Exercise details: Extract each line of the data and write it out again exactly.
▼
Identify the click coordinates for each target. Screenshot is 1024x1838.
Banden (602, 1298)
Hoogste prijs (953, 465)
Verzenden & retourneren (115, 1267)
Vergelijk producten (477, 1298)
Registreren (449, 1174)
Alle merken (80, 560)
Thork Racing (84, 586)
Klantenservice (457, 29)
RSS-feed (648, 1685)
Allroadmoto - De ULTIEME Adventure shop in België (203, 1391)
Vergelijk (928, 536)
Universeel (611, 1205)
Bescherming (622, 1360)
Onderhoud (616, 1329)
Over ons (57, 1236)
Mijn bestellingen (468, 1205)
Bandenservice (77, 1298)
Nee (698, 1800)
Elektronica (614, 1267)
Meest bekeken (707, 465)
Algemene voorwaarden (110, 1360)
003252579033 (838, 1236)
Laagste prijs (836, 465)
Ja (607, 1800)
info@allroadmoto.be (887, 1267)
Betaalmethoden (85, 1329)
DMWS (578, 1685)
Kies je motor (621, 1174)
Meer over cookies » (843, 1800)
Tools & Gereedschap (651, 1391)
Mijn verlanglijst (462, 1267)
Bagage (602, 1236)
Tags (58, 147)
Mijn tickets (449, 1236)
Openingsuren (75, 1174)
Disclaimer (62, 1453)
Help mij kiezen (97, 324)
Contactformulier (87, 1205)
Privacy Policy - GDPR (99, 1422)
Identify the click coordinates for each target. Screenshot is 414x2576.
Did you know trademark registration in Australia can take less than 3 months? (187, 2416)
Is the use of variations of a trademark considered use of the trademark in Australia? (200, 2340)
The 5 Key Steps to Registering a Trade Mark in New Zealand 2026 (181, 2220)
▲
Your solution:
Identify the click coordinates for each target. Screenshot is 1024x1838.
Banden (602, 1298)
Hoogste prijs (953, 465)
Verzenden & retourneren (115, 1267)
Vergelijk producten (477, 1298)
Registreren (449, 1174)
Alle merken (80, 560)
Thork Racing (84, 586)
Klantenservice (457, 29)
RSS-feed (648, 1685)
Allroadmoto - De ULTIEME Adventure shop in België (203, 1391)
Vergelijk (928, 536)
Universeel (611, 1205)
Bescherming (622, 1360)
Onderhoud (616, 1329)
Over ons (57, 1236)
Mijn bestellingen (468, 1205)
Bandenservice (77, 1298)
Nee (698, 1800)
Elektronica (614, 1267)
Meest bekeken (707, 465)
Algemene voorwaarden (110, 1360)
003252579033 (838, 1236)
Laagste prijs (836, 465)
Ja (607, 1800)
info@allroadmoto.be (887, 1267)
Betaalmethoden (85, 1329)
DMWS (578, 1685)
Kies je motor (621, 1174)
Meer over cookies » (843, 1800)
Tools & Gereedschap (651, 1391)
Mijn verlanglijst (462, 1267)
Bagage (602, 1236)
Tags (58, 147)
Mijn tickets (449, 1236)
Openingsuren (75, 1174)
Disclaimer (62, 1453)
Help mij kiezen (97, 324)
Contactformulier (87, 1205)
Privacy Policy - GDPR (99, 1422)
Identify the click coordinates for each target. Screenshot is 414x2576.
Did you know trademark registration in Australia can take less than 3 months? (187, 2416)
Is the use of variations of a trademark considered use of the trademark in Australia? (200, 2340)
The 5 Key Steps to Registering a Trade Mark in New Zealand 2026 (181, 2220)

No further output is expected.